3 – Set up a schedule for Social Networking posts
It is much easier to post regularly with a schedule. Look into websites/apps such as HootSuite that let you schedule posts – writing a batch at once can be a real time saver. Use a planner, diary or calendar to plan what posts you will be writing throughout the year (or at least for a few months ahead).
4 – Review your product range
Are there items that never sell? What could you do to change that or do you think it is time to retire that line? Which are your best sellers? Could you make more similar items? Many business gurus will recommend you concentrate on your best sellers wherever possible as their earning potential is so much better.
5 – What is happening this year?
Are there any events coming up that relate to your products (or potential future products)? For example, Prince Harry has just announced his engagement. Great news if you sell wedding products! Check what is coming up to see if you can utilize the events in your product range, marketing, blogging or social networking. These could include big sporting events, movies and so on.

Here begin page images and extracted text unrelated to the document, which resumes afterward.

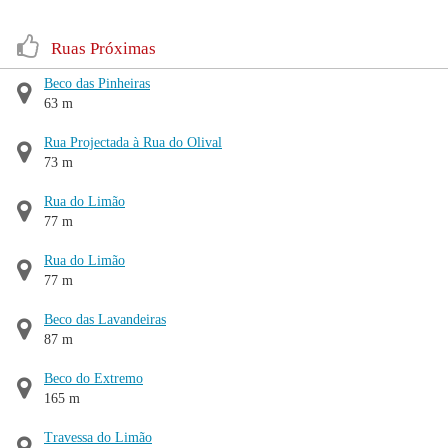
Ruas Próximas
Beco das Pinheiras
63 m
Rua Projectada à Rua do Olival
73 m
Rua do Limão
77 m
Rua do Limão
77 m
Beco das Lavandeiras
87 m
Beco do Extremo
165 m
Travessa do Limão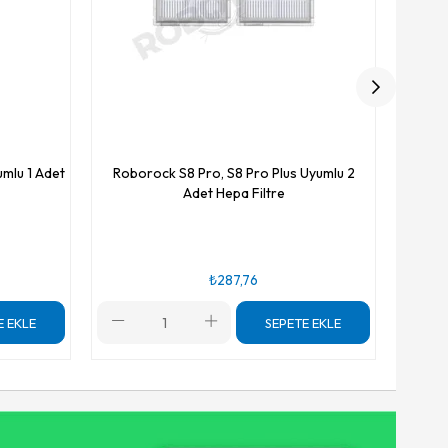
mlu 1 Adet
Roborock S8 Pro, S8 Pro Plus Uyumlu 2
Adet Hepa Filtre
₺287,76
E EKLE
SEPETE EKLE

6 – Be ready for the big times
Work out when you want to begin promotions (or making stock) for the big retail events of the year. On what date do you want to list your Easter products on Etsy (remember you get 4 months)? How early do you need to start knitting for the big craft fair in August? When are you going to start sending out Valentine’s Day themed emails? Make notes in your planner or diary.
7 – Review your branding
Many sellers find that their shop’s focus changes over time. You may have started out selling very modern styled children’s wear but now you are concentrating on the popular traditional styles – perhaps a change of branding is in order? That “it will do for now” logo is not really popping. Or perhaps you are sick to death of looking at that colour scheme you used to love.
Whether it is just revamping logos, colour schemes, website design or packaging, or whether a whole new name and look is required, New Year is a great time to freshen up.

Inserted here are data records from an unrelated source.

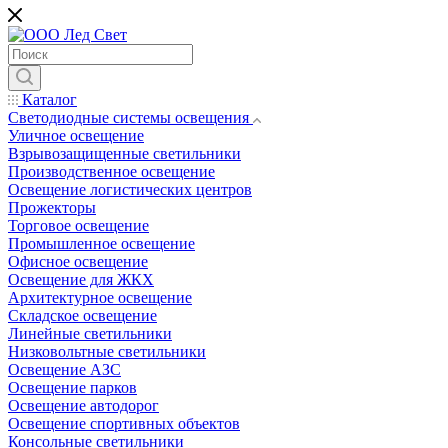
Каталог
Светодиодные системы освещения
Уличное освещение
Взрывозащищенные светильники
Производственное освещение
Освещение логистических центров
Прожекторы
Торговое освещение
Промышленное освещение
Офисное освещение
Освещение для ЖКХ
Архитектурное освещение
Складское освещение
Линейные светильники
Низковольтные светильники
Освещение АЗС
Освещение парков
Освещение автодорог
Освещение спортивных объектов
Консольные светильники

8 – Check out the competition
For some reason, when this subject is brought up on the Etsy forums, many sellers will respond with comments like “I mind my own business!” It has long been standard business practice to be aware of what one’s immediate competition is doing – indeed many business experts will tell you it is essential. If you don’t know what your competition is doing, how can you compete?
Grab a notebook and jot down your observations.
- Does their branding look fresh and exciting?
- How does their product range compare to yours?
- Are they selling something that you should? (I don’t mean you should copy their specific products! But if they are selling a type of product that you aren’t then it might be something worth considering.)
- If they are not doing as well as you (let’s hope!) then why do you think that is?
- What elements of your own business could you strengthen in comparison?
- Do they have any special features or exciting details that you could consider (if they offer all their jewellery in gift boxes, do you think you should as well)?
- How do their policies compare to yours? (things like offering a longer returns’ period than your rivals can be a very easy way to give your business a wee boost.)
9 – Research new tools and techniques
Are there any new gadgets, apps or tools that would make your job easier? Check out forums for either your niche (ceramics forums, jewellery making forum etc) or ones for selling online (Etsy forums, entrepreneurial forums). Ask if anyone has any tools or apps that they love, you may find something that is perfect for you too.
A friend recently discovered a gadget that lets you quickly string beads – it has saved her a lot of time and is fun to use. I recently started printing the receipts for my vintage Dog Print shop direct from Etsy – saves typing up my own versions. Lots of craft stall sellers are now using credit card readers that work with their mobile phones, meaning they can take orders they would have once had to pass on.
A bit of research into the latest products and apps may reveal a real boon for your business.
10 – Study your stats
Take some time to study the large number of stats that are available to you to help you better understand your business and make improvements.
If you sell online then you should be able to find lots of info. Using Google Analytics on your website you will give you access to even more. If you sell on a marketplace app like Etsy, or use one like Shopify, see what stats they offer, there may be new ones you didn’t realise were available.
Some things you could look at include:
- what are your best sellers and what products do you rarely, or never sell?
- when are your peak sales times, both throughout the year and in shorter periods?
- where do your customers actually come from? Do you get a lot of international sales, or mainly domestic? This could help you better target your marketing
- Google Analytics etc will let you see how long people spend on your website, what links they click and how long they spend on each page – valuable information
- Are there places you could improve your profit margins? Could you raise any prices a little? Could you reduce any costs?